Der tschechische Präsident Milos Zeman hat im Interview erzählt, warum er Transgender-Menschen widerlich findet und warum Ungarn im Recht ist, wenn es Werbung die Homosexualität thematisiert verbietet. EPA-EFE/MARTIN DIVISEK

Der tschechische Präsident Milos Zeman kommentierte ein ungarisches Gesetz, das LGBT-Material an Schulen verbietet, und sagte in einem Fernsehinterview am Sonntag, dass er Transgender-Menschen „ekelhaft“ findet.

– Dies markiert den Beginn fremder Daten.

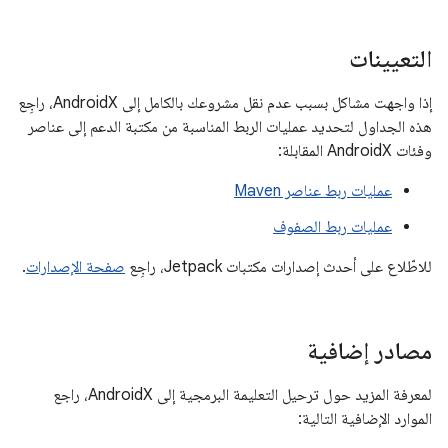
التعيينات
إذا واجهت مشاكل بسبب عدم نقل مشروعك بالكامل إلى AndroidX، راجِع
هذه الجداول لتحديد عمليات الربط المناسبة من مكتبة الدعم إلى عناصر
وفئات AndroidX المقابلة:
عمليات ربط عناصر Maven
عمليات ربط الصفوف
للاطّلاع على أحدث إصدارات مكتبات Jetpack، راجِع
صفحة الإصدارات
.
مصادر إضافية
لمعرفة المزيد حول ترحيل التعليمة البرمجية إلى AndroidX، راجع
الموارد الإضافية التالية:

Zeman, der oft Ansichten jenseits des Mainstreams vertritt, reagierte auf eine Frage zu dem Gesetz, das Ungarn Anfang des Monats verabschiedet hat und das die Verbreitung von Inhalten in Schulen verbietet, die Homosexualität und Geschlechtsumwandlung fördern.

„Wenn man sich einer geschlechtsverändernden Operation unterzieht, begeht man im Grunde ein Verbrechen der Selbstverletzung“, sagte Zeman gegenüber CNN Prima. „Jede Operation ist ein Risiko, und diese Transgender-Menschen sind für mich ekelhaft.“

Das ungarische Gesetz wurde von Oppositionsparteien im eigenen Land, von Rechtsgruppen und von vielen ungarischen EU-Mitgliedern stark kritisiert. Bei einem EU-Gipfel in der vergangenen Woche forderte der niederländische Premierminister Mark Rutte den ungarischen Premier Viktor Orban auf, LGBT-Rechte zu respektieren oder den Block zu verlassen.

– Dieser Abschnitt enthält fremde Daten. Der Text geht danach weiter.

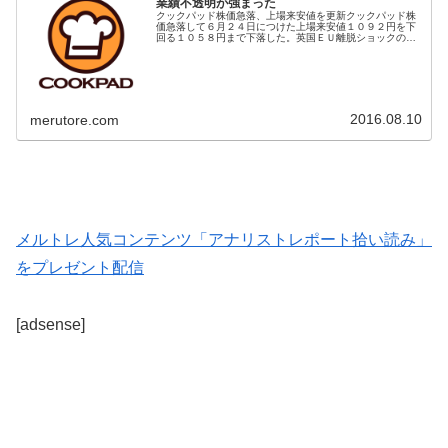
業績不透明が強まった
クックパッド株価急落、上場来安値を更新クックパッド株
価急落して６月２４日につけた上場来安値１０９２円を下
回る１０５８円まで下落した。英国ＥＵ離脱ショックの時
の株価を割り込むとは、日経平均、ＴＯＰＩＸと比較して
大きなアンダーパフォームとなって...
2016.08.10
merutore.com
メルトレ人気コンテンツ「アナリストレポート拾い読み」
をプレゼント配信
[adsense]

Mehr als die Hälfte der 27 EU-Mitgliedsstaaten haben sich gegen das Gesetz ausgesprochen, die Tschechen haben dies bisher nicht getan. Zeman sagte, die Verurteilung komme einer Einmischung in die inneren Angelegenheiten eines Landes gleich.

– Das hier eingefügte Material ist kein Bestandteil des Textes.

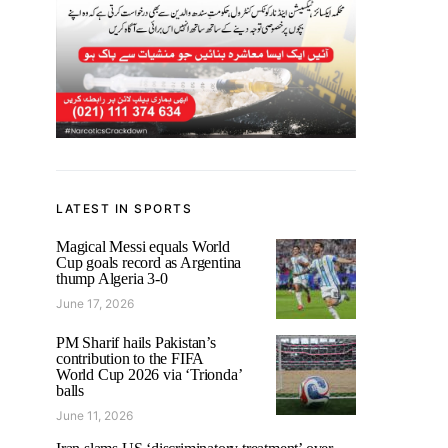
LATEST IN SPORTS
Magical Messi equals World
Cup goals record as Argentina
thump Algeria 3-0
June 17, 2026
PM Sharif hails Pakistan’s
contribution to the FIFA
World Cup 2026 via ‘Trionda’
balls
June 11, 2026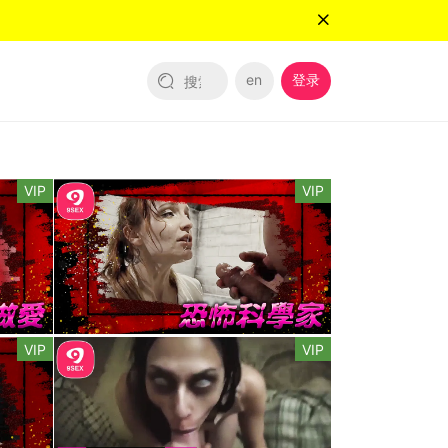
en
登录
VIP
VIP
VIP
VIP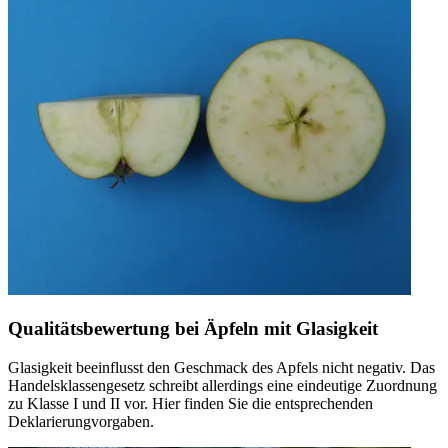
Qualitätsbewertung bei Äpfeln mit Glasigkeit
Glasigkeit beeinflusst den Geschmack des Apfels nicht negativ. Das
Handelsklassengesetz schreibt allerdings eine eindeutige Zuordnung
zu Klasse I und II vor. Hier finden Sie die entsprechenden
Deklarierungvorgaben.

Tschechische Präsidenten haben nur begrenzte exekutive Befugnisse, aber Zeman und seine Vorgänger hatten einen starken Einfluss auf die öffentliche Debatte. Der Präsident hat sich auch an Russland und China angelehnt und die Einwanderung aus muslimischen Ländern kritisiert.

„Viktor Orbán sagt, dass er nicht gegen Homosexuelle ist, aber dass er gegen die Manipulation nicht nur der Eltern, sondern auch der Kinder in der Sexualerziehung ist“, sagte Zeman. „Ich sehe keinen Grund, ihm zu widersprechen, denn ich bin völlig genervt von den Suffragetten, der Me-Too-Bewegung und der Prague Pride. “

Wenn es nicht zurückrudert, droht Ungarn eine Klage vor dem höchsten Gericht der EU. Der luxemburgische Premierminister Xavier Bettel sagte, dass Orban auch einem noch nicht erprobten Verfahren unterworfen werden sollte, um die EU-Finanzierung für diejenigen zu kürzen, die gegen die Regeln verstoßen.

Orban, der seit 2010 ungarischer Premierminister ist, ist konservativer und kämpferischer geworden, wenn es darum geht, das, was er als traditionelle christliche Werte bezeichnet, gegen das zu verteidigen, was er als übermäßigen westlichen Liberalismus ansieht.

Vor dem Gipfel letzte Woche sagte er Reportern, das Gesetz ziele darauf ab, das Recht der Eltern zu garantieren, über die sexuelle Erziehung ihrer Kinder zu entscheiden.